Exercise prompt: Check every line of the following material for the word "воздуха", then say how many have it, with no other words.

Data for the task:
********
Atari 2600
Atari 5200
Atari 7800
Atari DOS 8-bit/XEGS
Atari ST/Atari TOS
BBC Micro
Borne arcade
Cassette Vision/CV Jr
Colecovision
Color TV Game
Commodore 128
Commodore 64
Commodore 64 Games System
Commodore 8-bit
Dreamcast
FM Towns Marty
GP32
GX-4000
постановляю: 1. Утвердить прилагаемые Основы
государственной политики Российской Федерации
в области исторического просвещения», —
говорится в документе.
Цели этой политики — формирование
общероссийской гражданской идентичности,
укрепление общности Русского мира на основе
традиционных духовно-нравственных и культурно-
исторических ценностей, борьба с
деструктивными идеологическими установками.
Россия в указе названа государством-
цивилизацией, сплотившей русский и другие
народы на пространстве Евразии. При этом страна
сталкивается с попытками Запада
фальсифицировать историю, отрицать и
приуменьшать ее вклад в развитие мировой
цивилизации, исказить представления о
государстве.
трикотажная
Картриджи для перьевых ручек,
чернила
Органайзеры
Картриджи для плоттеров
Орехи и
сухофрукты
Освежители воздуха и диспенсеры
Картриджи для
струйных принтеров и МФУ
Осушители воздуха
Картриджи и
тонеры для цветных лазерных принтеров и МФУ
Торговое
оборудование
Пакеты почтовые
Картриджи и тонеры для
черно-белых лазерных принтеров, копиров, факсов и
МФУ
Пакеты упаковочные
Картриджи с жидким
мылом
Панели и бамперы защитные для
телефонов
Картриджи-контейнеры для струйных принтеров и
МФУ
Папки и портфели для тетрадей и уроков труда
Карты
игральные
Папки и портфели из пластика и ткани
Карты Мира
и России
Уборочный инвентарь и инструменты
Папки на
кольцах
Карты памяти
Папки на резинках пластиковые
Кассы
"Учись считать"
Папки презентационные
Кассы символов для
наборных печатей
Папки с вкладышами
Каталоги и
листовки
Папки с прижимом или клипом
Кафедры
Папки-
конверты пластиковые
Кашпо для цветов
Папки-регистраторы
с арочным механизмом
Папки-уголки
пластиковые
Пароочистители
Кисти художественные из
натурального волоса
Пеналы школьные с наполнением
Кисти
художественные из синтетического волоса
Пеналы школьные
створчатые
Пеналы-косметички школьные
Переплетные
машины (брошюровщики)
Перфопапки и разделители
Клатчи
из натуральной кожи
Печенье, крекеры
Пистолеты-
********
Task solution: 2